O secretário-geral do PCP considerou esta quinta-feira que «não há remendo possível» se não a demissão do Governo e a convocação de eleições antecipadas, depois de o Tribunal Constitucional ter «chumbado» o diploma sobre a convergência das pensões.

«Esta decisão por unanimidade do TC, esta opção de fundo de considerar que há, de facto, uma violação do princípio da confiança, não deixa caminho ao Governo para encontrar mais uma medida de penalização de quem trabalhou uma vida inteira», afirmou Jerónimo de Sousa, nos Passos Perdidos do Parlamento.

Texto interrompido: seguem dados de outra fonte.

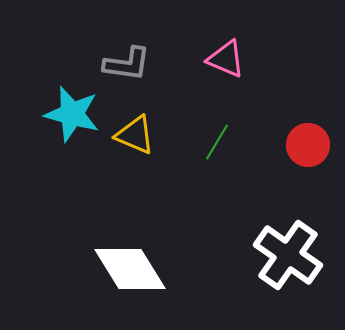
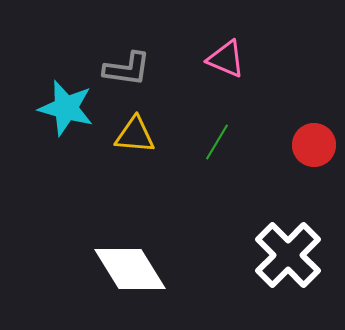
gray L-shape: moved 5 px down
cyan star: moved 6 px left, 6 px up
yellow triangle: rotated 18 degrees counterclockwise
red circle: moved 6 px right
white cross: rotated 10 degrees clockwise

O Tribunal Constitucional (TC) chumbou a lei que estabelece o corte de 10% nas pensões de reforma, aposentação e invalidez e nas pensões de sobrevivência da função pública, cuja fiscalização foi pedida pelo Presidente da República, Cavaco Silva, em novembro.

«O TC cumpriu a sua obrigação ao considerar que esta proposta da convergência das pensões é claramente inconstitucional e fundamenta o seu acórdão naquilo que é a violação do princípio da confiança, o que impedirá o Governo de recorrer a retoques em relação a essa medida», continuou o líder comunista, para quem «a grande medida de fundo, de facto, era demitir este Governo e encontrar uma solução, dando a palavra ao povo».

O deputado do PCP acrescentou que, «decorrente desta decisão e tendo em conta algumas normas que estão inscritas no orçamento do Estado para 2014, particularmente as pensões de sobrevivência», também aquelas serão «medidas inconstitucionais e que exigirão também a inconstitucionalidade do próprio orçamento».

A decisão, que pode provocar um buraco nas contas públicas de até 388 milhões de euros, foi tomada por unanimidade pelos juízes que a consideraram «uma medida avulsa» destinada apenas à consolidação orçamental pelo lado da despesa.

Os juízes consideraram que as normas do diploma que estabelece o regime de convergência das pensões do Estado com o regime da Segurança Social são inconstitucionais por «violação do princípio da proteção da confiança».